╭─ Source records

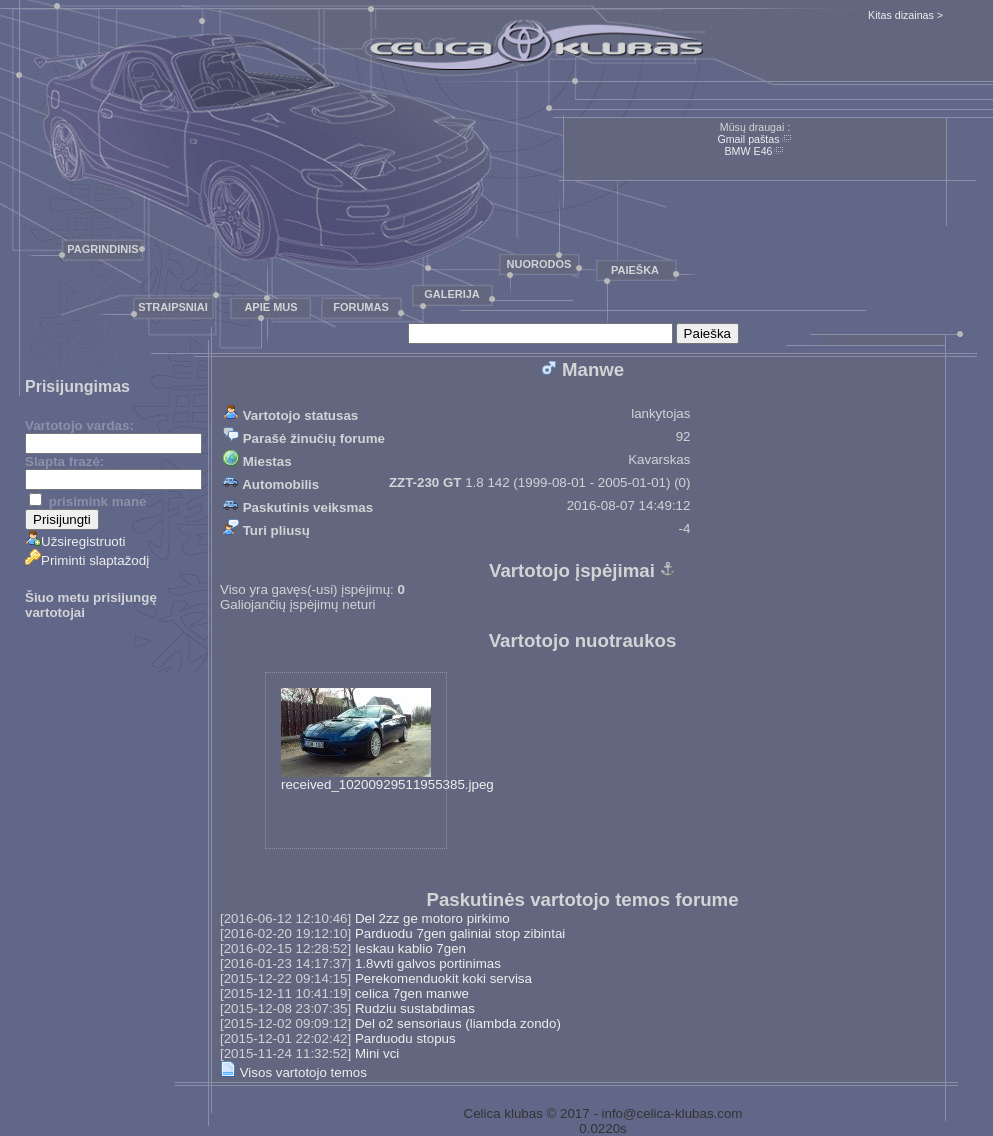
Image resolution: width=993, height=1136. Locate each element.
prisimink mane (87, 501)
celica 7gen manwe (412, 993)
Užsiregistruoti (75, 541)
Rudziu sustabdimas (415, 1008)
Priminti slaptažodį (87, 560)
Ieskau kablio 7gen (410, 948)
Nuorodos (539, 264)
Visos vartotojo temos (293, 1072)
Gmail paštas (748, 139)
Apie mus (270, 307)
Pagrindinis (102, 249)
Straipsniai (173, 307)
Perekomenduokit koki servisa (443, 978)
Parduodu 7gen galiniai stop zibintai (460, 933)
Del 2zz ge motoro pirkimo (432, 918)
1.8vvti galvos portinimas (428, 963)
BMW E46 (749, 151)
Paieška (635, 270)
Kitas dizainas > (905, 15)
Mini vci (377, 1053)
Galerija (452, 294)
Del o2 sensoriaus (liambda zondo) (458, 1023)
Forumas (361, 307)
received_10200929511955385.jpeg (387, 740)
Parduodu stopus (405, 1038)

╰─

Leave the pictures out and reproduce every record above exactly.

Image resolution: width=993, height=1136. Locate each element.
prisimink mane (87, 501)
celica 7gen manwe (412, 993)
Užsiregistruoti (75, 541)
Rudziu sustabdimas (415, 1008)
Priminti slaptažodį (87, 560)
Ieskau kablio 7gen (410, 948)
Nuorodos (539, 264)
Visos vartotojo temos (293, 1072)
Gmail paštas (748, 139)
Apie mus (270, 307)
Pagrindinis (102, 249)
Straipsniai (173, 307)
Perekomenduokit koki servisa (443, 978)
Parduodu 7gen galiniai stop zibintai (460, 933)
Del 2zz ge motoro pirkimo (432, 918)
1.8vvti galvos portinimas (428, 963)
BMW E46 (749, 151)
Paieška (635, 270)
Kitas dizainas > (905, 15)
Mini vci (377, 1053)
Galerija (452, 294)
Del o2 sensoriaus (liambda zondo) (458, 1023)
Forumas (361, 307)
received_10200929511955385.jpeg (387, 740)
Parduodu stopus (405, 1038)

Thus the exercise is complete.